Increasingly AYUSH professionals are using the same diagnostic tools being used by allopathy professionals to diagnose underlying conditions and monitor the efficacy of their treatments. Conversely, allopathic professionals refer cases to AYUSH systems of medicine for some of the chronic ailments for which allopathic drugs are considered not effective or safe. Patients suffering from chronic pain, allergy, bowel disorders, mental disorders tend to seek alternate medicines. A sizeable number of patients with diabetes and high blood pressure prefer treatment from traditional systems.

Some of the leading medical institutes in the West are starting departments for Integrative Medicine with the adoption of some of the well-known traditional systems of medicine as part of providing holistic care to identified patients. Advanced research is being undertaken to validate the safety and efficacy of these practices and also to understand the possible mechanism behind their efficacy. Yoga and meditation are the most widely studied traditional systems of wellness.

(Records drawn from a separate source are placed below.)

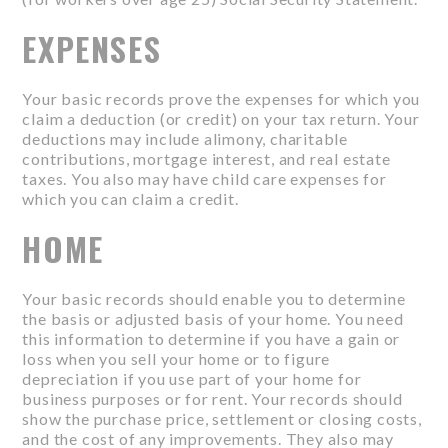
EXPENSES
Your basic records prove the expenses for which you
claim a deduction (or credit) on your tax return. Your
deductions may include alimony, charitable
contributions, mortgage interest, and real estate
taxes. You also may have child care expenses for
which you can claim a credit.
HOME
Your basic records should enable you to determine
the basis or adjusted basis of your home. You need
this information to determine if you have a gain or
loss when you sell your home or to figure
depreciation if you use part of your home for
business purposes or for rent. Your records should
show the purchase price, settlement or closing costs,
and the cost of any improvements. They also may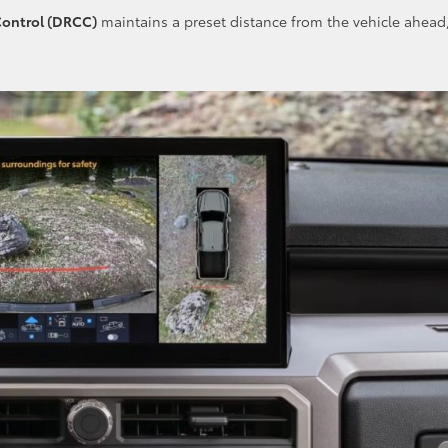
Control (DRCC)
maintains a preset distance from the vehicle ahead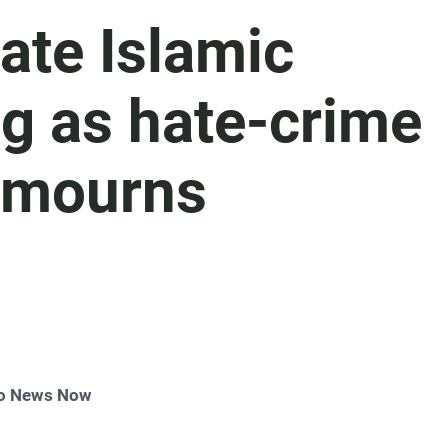
gate Islamic
g as hate-crime
 mourns
go News Now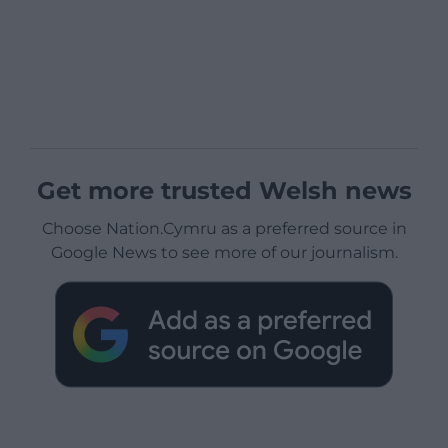
Get more trusted Welsh news
Choose Nation.Cymru as a preferred source in
Google News to see more of our journalism.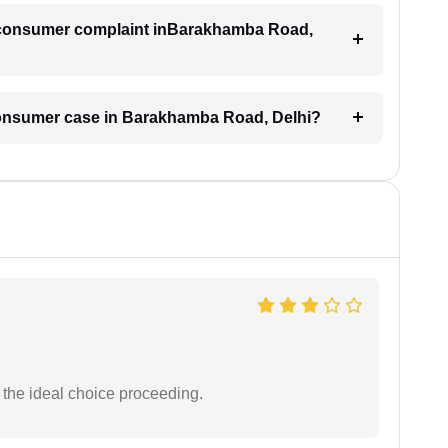
 a consumer complaint inBarakhamba Road,
 consumer case in Barakhamba Road, Delhi?
the ideal choice proceeding.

Traditional systems of medicine are an integral part of India’s health system. They have evolved over millennia and survived to meet healthcare needs of people. They continue to be the only source of healthcare in some of the underserved areas. There is a growing acceptance of some parts of these systems globally with increasing scientific validation of their safety and efficacy. A well-designed research study comparing yoga-based cardiac rehabilitation was comparable to the modern cardiac rehabilitation methods. Unlike the modern system that requires elaborate infrastructure and manpower, yoga is simple to administer, amenable for home practice and is highly cost-effective.

More broad and rational integration of traditional systems of medicine into modern medical systems may aid in strengthening India’s health systems.

The author is President, InOrder Country Director, ACCESS Health International.